29 Kasım 2010 Pazartesi

NATO; ÖNCELİKLİ TEHDİTTİR




NATO; ÖNCELİKLİ TEHDİTTİR

Prof. Dr. Nurullah AYDIN - 29 Kasım 2010

Wikileaks bombaları patlattı.

ABD’nin son 3 yıl içindeki gizli diplomatik yazışmalarının da aralarında olduğu onbinlerce belge dün yayınlandı. 250 bini aşkın belgenin 7 bininde Türkiye geçiyor

Türkiye; füze kalkanı projesiyle müttefikini sorguluyor. Rasmussen’in NATO genel sekreterliğe seçilmesi de sancılı olmuştu. AKP’nin iki lider ters düşmüştü.

AB ile NATO’nun 21 üyesi ortak, ancak uygulamada ilişkiler Kıbrıs’a takılıyor. Zira NATO müttefiki Türkiye, Kıbrıs Rum kesiminin Türkiye politikası devam ettikçe, AB üyesi Kıbrıs Rum kesimi de Türkiye’nin Kıbrıs politikası devam ettikçe AB-NATO ilişkilerinin yoğunlaşmasına razı değiller.

Türkiye, NATO-İsrail ilişkilerinde de sert. Kalkan projesinde füzelerle ilgili toplanacak istihbaratın İsrail’e aktarılmaması gibi tuhaf bir talebi var. Zirvelere gözlemci olarak katılan İsrail bu zirvede yoktu. Türkiye’nin ara sıra NATO’ya alternatif olarak düşündüğü müstakbel stratejik müttefik Rusya, hesapta yokken NATO ile hareket ederek Avrupa savunmasına ortak olma yolunda. Bütün bunlar Türkiye’nin elini güçlendirmiyor aksine fazlasını istemesini engelliyor.

Bakın; Herman Achille Van Rompuy bir yıldır Avrupa Birliği Başkanı. Eski Belçika Başbakanı olup kuzey Avrupalı Hıristiyan Demokrat camiaya mensup. Başkan olmadan 2004’te Türkiye’nin üyeliği konusunda şunları söylemişti: ‘AB’nin Türkiye ile genişlemesi hiçbir surette önceki genişlemelerle kıyaslanamaz.
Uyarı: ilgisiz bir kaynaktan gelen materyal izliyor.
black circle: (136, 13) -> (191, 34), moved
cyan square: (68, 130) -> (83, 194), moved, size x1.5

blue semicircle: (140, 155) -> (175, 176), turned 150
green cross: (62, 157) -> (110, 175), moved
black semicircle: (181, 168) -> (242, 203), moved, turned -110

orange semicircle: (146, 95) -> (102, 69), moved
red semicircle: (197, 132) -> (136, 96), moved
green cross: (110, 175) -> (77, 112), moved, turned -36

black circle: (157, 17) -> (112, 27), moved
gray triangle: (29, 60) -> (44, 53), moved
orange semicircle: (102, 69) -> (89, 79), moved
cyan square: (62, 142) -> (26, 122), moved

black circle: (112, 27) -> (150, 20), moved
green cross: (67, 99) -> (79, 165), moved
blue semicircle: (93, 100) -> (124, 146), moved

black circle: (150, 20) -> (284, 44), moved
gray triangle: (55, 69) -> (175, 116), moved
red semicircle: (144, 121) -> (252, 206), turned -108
Türkiye Avrupa değildir ve hiçbir zaman da olmayacaktır. Şurası bir gerçektir ki Avrupa’da geçerli olan evrensel değerler -ki bunlar Hıristiyanlığın da temel değerleridir, Türkiye gibi Müslüman bir ülkenin dâhil olmasıyla güç kaybedeceklerdir.’

Van Rompuy AB Başkanlığı’na seçilince bu ifadeler ‘dün dündür’ diye yorumlanmış, ‘artık daha tarafsız davranacaktır’ denmişti. Başkan Berlin’de AB’nin genişleme felsefesini anlatmış ama Türkiye’yi anmayı unutmuştu. Hıristiyan Demokrat Konrad Adenauer Vakfı’nın düzenlediği etkinliğin onur konuğu olarak yaptığı konuşmada ‘ilk on ayda yedi Balkan ülkesini ziyaret ettim’ diyor. Bu dönem zarfında herhangi bir Türkiyeli yetkili ile resmen görüştüğü veya görüşmek istediği kayıtlarda yok. (bkz:http://www.consilium.europa.eu/uedocs/cms_data/docs/pressdata/en/ec/117623.pdf )
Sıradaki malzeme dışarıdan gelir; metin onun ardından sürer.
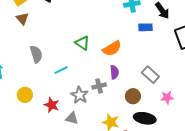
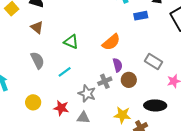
brown triangle: (22, 19) -> (37, 27), moved
green triangle: (82, 43) -> (71, 42), moved
brown circle: (133, 96) -> (129, 80), moved

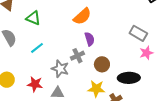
green triangle: (71, 42) -> (33, 18), moved
gray rectangle: (153, 61) -> (138, 33), moved
brown circle: (129, 80) -> (102, 64), moved

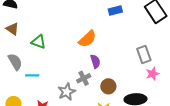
gray rectangle: (138, 33) -> (144, 54), turned 42
cyan line: (37, 48) -> (32, 75), moved, turned 40
gray star: (60, 69) -> (67, 92), turned 30

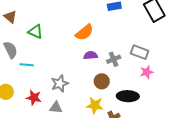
gray rectangle: (144, 54) -> (140, 52), turned -54
purple semicircle: (95, 61) -> (91, 55), turned -80
gray cross: (84, 78) -> (114, 59), moved

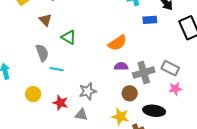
gray cross: (114, 59) -> (144, 73), size x1.5

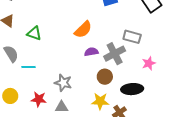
gray rectangle: (170, 68) -> (132, 37), moved
gray star: (88, 91) -> (63, 83), turned -30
Etkinliğin içeriği değil ama adı da pek iddialı: ABD başkanlarının yaptığı yıllık değerlendirme State of Union’dan esinlenerek State of Europe yani ‘Avrupa’nın Durumu’! Üstelik 9 Kasım 1989 Berlin Duvarı’nın yıkılmasının yirmi birinci yıldönümüne rastlatılmış.
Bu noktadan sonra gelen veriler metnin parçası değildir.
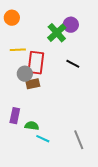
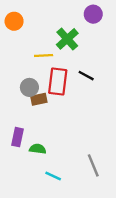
purple circle: (71, 25) -> (93, 14), moved
yellow line: (18, 50) -> (44, 55), moved
red rectangle: (36, 63) -> (58, 81), moved
cyan line: (43, 139) -> (53, 176), moved

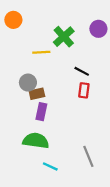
purple circle: (93, 14) -> (98, 29), moved
red rectangle: (58, 81) -> (84, 90), moved, size x0.6
purple rectangle: (18, 137) -> (41, 112), moved
green semicircle: (38, 149) -> (36, 141), size x1.6

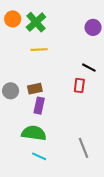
green cross: (64, 37) -> (36, 22), moved
black line: (82, 71) -> (89, 68), moved
gray circle: (28, 83) -> (11, 91), moved
cyan line: (50, 166) -> (39, 156), moved

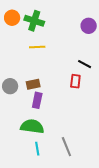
green cross: (36, 22) -> (34, 21), turned -30
gray line: (84, 148) -> (66, 147), moved
cyan line: (39, 156) -> (37, 149), turned 56

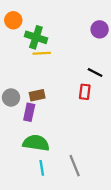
green cross: (34, 21) -> (36, 37), moved
purple rectangle: (37, 100) -> (29, 112), moved

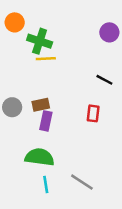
red rectangle: (85, 92) -> (93, 113), moved
purple rectangle: (29, 112) -> (46, 121), moved
gray line: (75, 166) -> (82, 182), turned -35

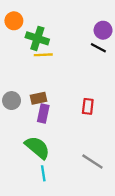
black line: (104, 80) -> (98, 48), moved
green semicircle: (40, 157) -> (37, 147), turned 32
gray line: (82, 182) -> (92, 162), moved

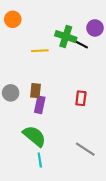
green cross: (37, 38) -> (66, 37), moved
black line: (98, 48) -> (81, 44), moved
brown rectangle: (39, 98) -> (35, 91), turned -72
Washington “Zirvede proje onaylansın teknik detaylar daha sonra konuşulur” mesajı verilirken, ABD’nin saygın politika dergisi Politico’ya konuşan bir Beyaz Saray yetkilisi Komuta kesinlikle ABD’de olacak çıkışı yaptı. Dergi haberinde Amerikalı yetkililerin komuta ve kontrol merkezinin Almanya’daki ABD üssünde olmasını planladıklarını yazdı.

Türkiye’nin, milli sınırlarının savunmasını, kime bırakılacağının, müzakeresi dahi söz konusu olamaz. Savunmayı başkasına teslim etmek en hafif ifade ile ihanettir. Tarihden ders alınmalıdır.

İslam dünyasında yapılan bazı değerlendirmeler, Türkiye’nin var olan son süreçte özellikle İslam dünyasındaki imajını zedeleyebileceğine dair bir takım değerlendirmeler yapılıyor.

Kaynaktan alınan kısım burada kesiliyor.